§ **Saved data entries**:
##########
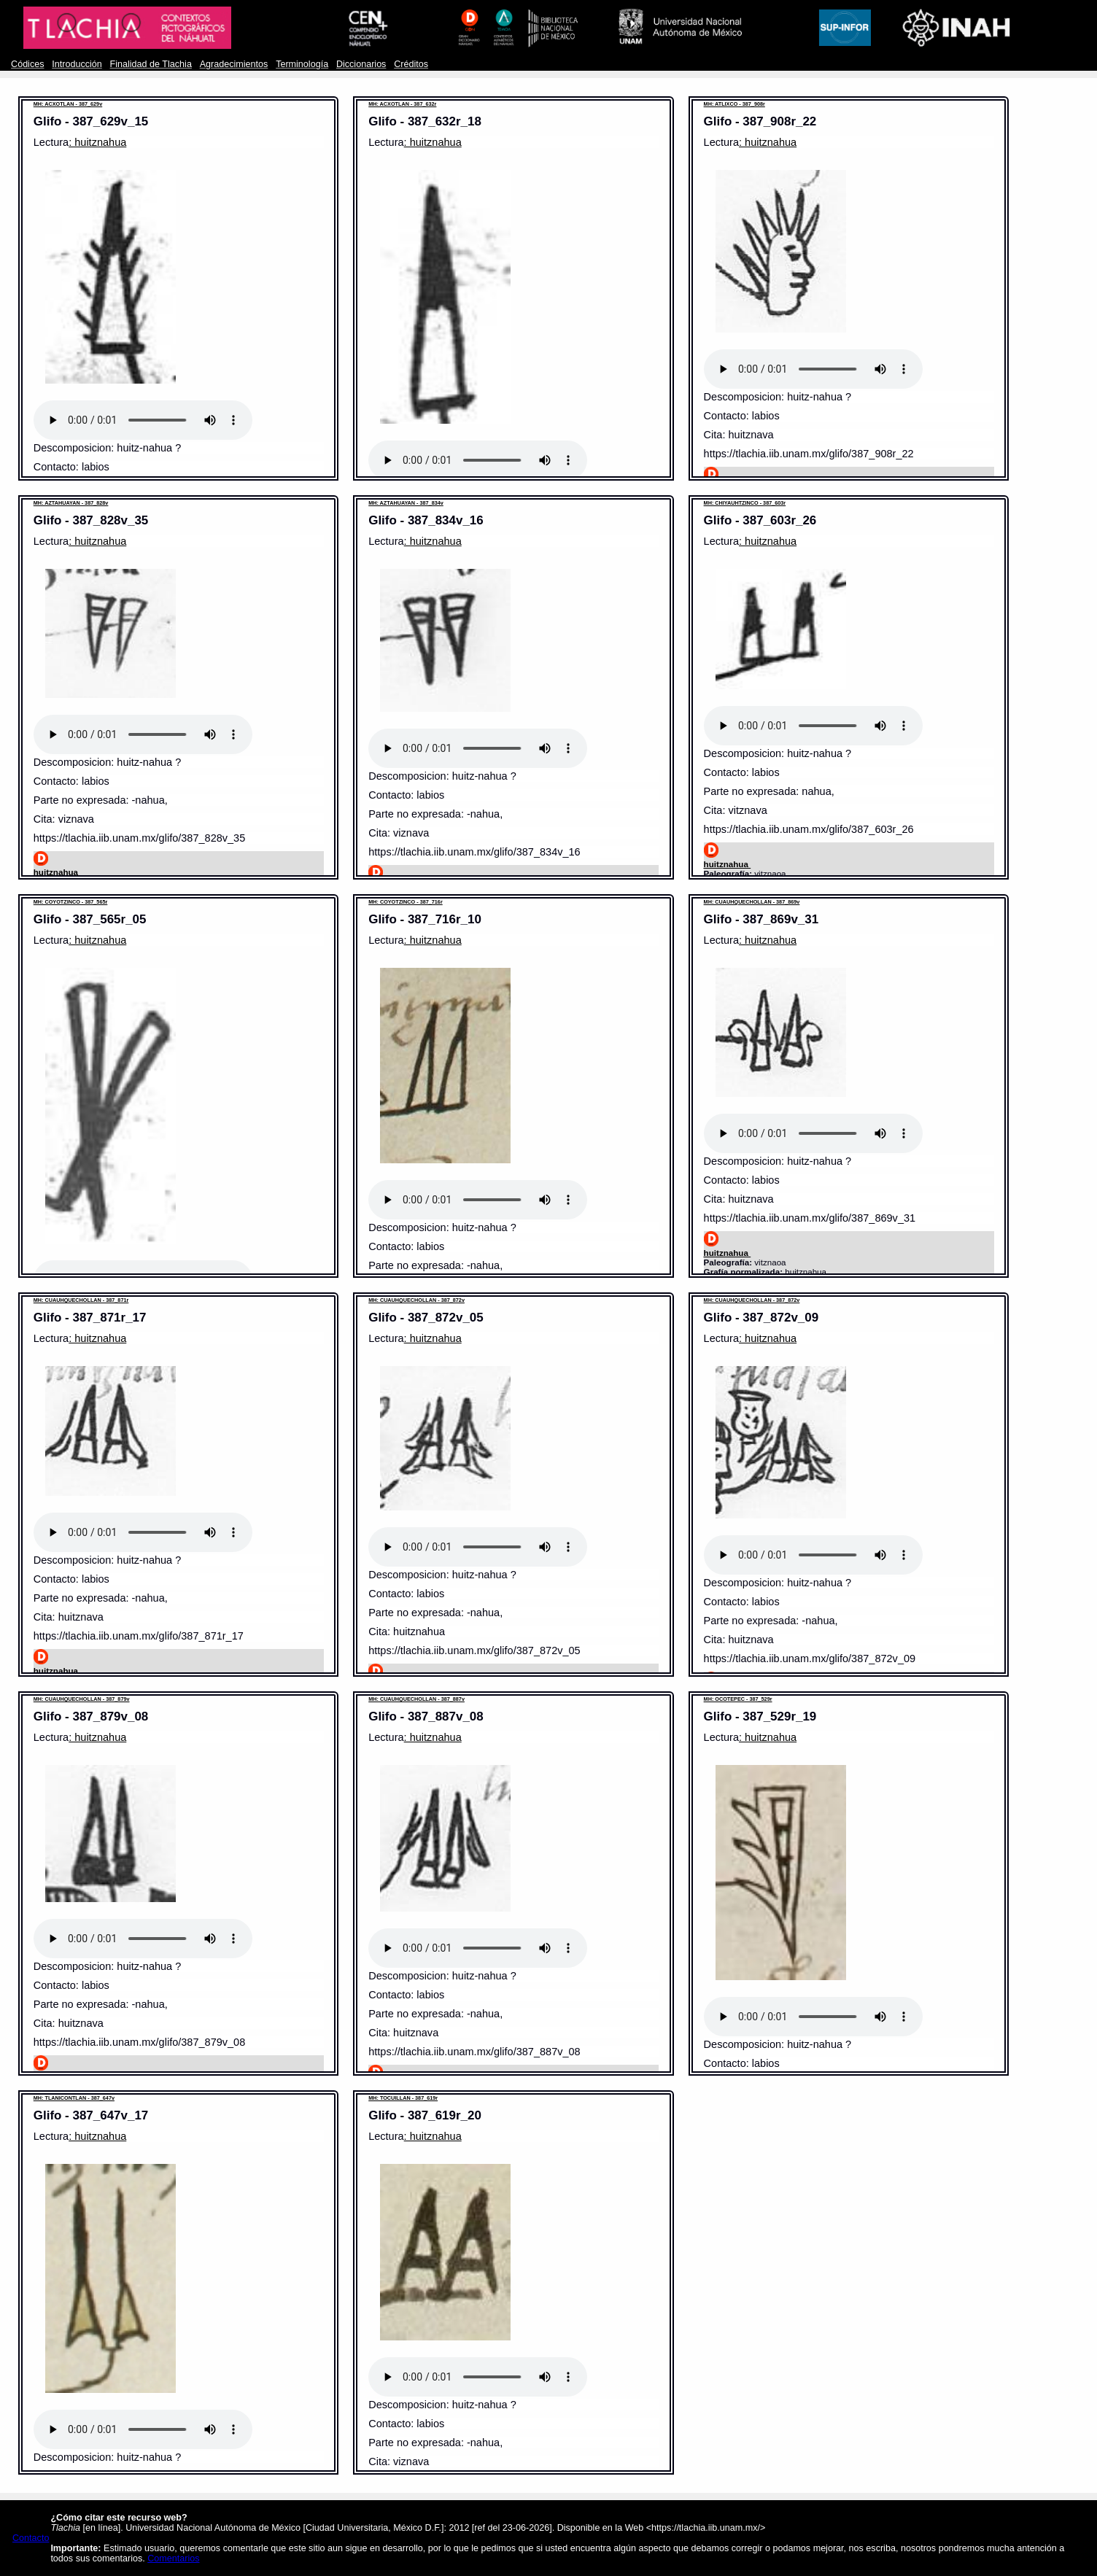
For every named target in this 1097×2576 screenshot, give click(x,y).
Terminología (302, 64)
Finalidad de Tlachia (151, 64)
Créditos (411, 64)
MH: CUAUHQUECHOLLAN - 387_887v (416, 1699)
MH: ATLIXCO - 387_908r (734, 104)
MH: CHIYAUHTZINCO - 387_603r (745, 503)
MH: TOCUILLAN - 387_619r (403, 2098)
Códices (27, 64)
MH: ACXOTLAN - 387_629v (68, 104)
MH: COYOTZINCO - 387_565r (71, 902)
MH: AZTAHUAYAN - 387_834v (405, 503)
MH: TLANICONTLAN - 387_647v (74, 2098)
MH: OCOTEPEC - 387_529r (738, 1699)
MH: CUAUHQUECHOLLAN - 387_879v (82, 1699)
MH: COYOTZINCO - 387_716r (405, 902)
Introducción (77, 64)
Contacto (30, 2538)
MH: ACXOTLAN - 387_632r (402, 104)
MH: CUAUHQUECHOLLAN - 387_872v (416, 1300)
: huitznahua (97, 142)
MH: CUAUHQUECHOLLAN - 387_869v (752, 902)
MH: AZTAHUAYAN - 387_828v (71, 503)
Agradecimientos (234, 64)
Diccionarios (361, 64)
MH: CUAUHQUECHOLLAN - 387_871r (81, 1300)
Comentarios (173, 2558)
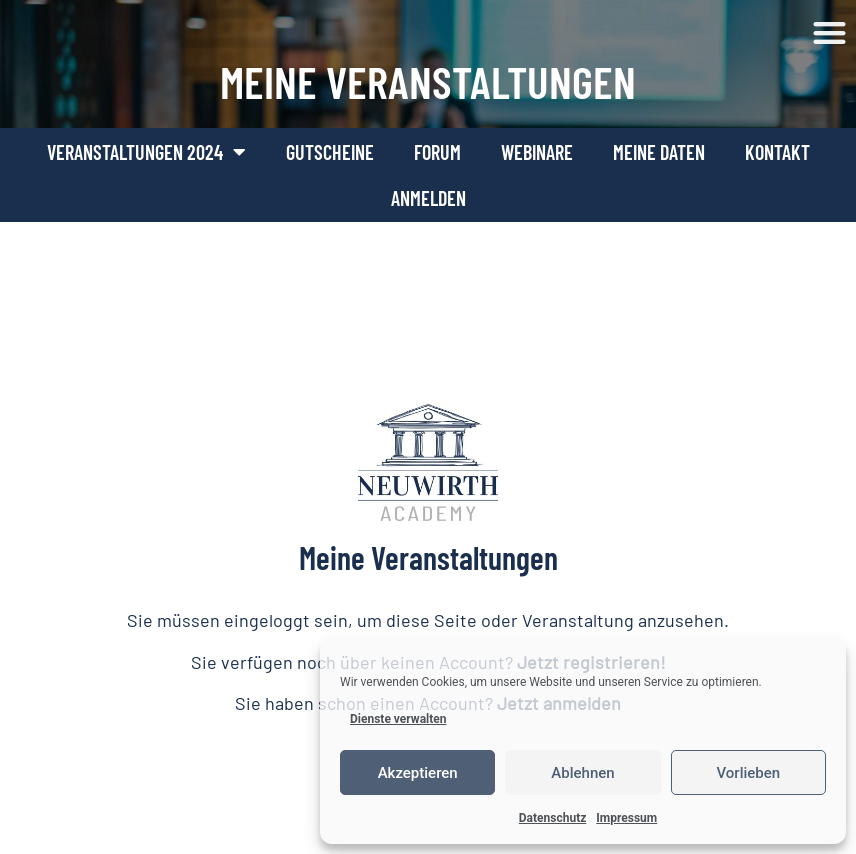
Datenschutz (553, 818)
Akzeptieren (418, 773)
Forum (437, 152)
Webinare (537, 152)
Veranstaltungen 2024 (146, 152)
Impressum (626, 818)
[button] (830, 33)
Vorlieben (748, 773)
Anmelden (428, 198)
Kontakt (777, 152)
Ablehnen (582, 773)
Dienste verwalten (398, 719)
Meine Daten (659, 152)
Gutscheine (330, 152)
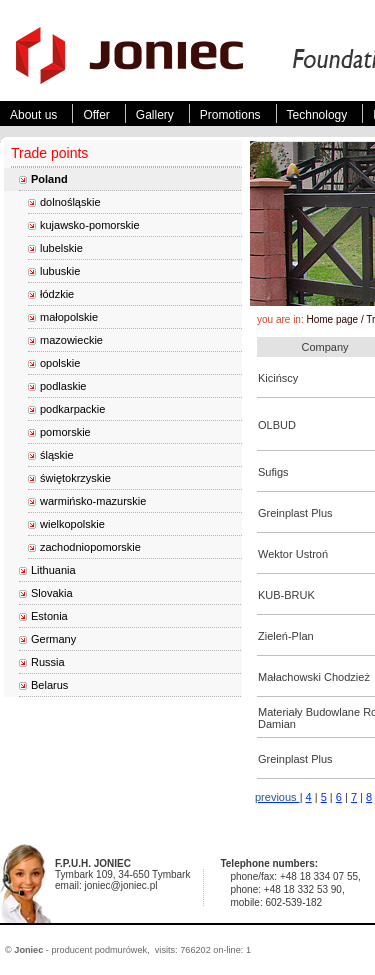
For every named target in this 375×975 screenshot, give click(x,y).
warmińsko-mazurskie (93, 501)
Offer (96, 115)
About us (33, 115)
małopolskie (69, 317)
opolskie (60, 363)
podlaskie (63, 386)
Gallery (155, 115)
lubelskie (61, 248)
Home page (332, 319)
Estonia (49, 616)
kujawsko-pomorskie (90, 225)
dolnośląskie (70, 202)
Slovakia (52, 593)
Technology (317, 115)
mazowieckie (71, 340)
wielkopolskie (72, 524)
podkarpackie (72, 409)
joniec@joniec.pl (120, 885)
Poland (49, 179)
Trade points (49, 153)
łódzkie (57, 294)
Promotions (230, 115)
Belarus (49, 685)
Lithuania (53, 570)
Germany (53, 639)
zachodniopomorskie (90, 547)
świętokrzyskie (75, 478)
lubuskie (60, 271)
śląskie (57, 455)
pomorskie (65, 432)
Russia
##########
§ **Task brief**: Leave out the pictures. Transcribe only the lines above, from the first through the one that contains "MH: CHIYAUHTZINCO - 387_603r (745, 503)".

§ **Result of the exercise**:
For every named target in this 1097×2576 screenshot, give click(x,y).
Terminología (302, 64)
Finalidad de Tlachia (151, 64)
Créditos (411, 64)
MH: CUAUHQUECHOLLAN - 387_887v (416, 1699)
MH: ATLIXCO - 387_908r (734, 104)
MH: CHIYAUHTZINCO - 387_603r (745, 503)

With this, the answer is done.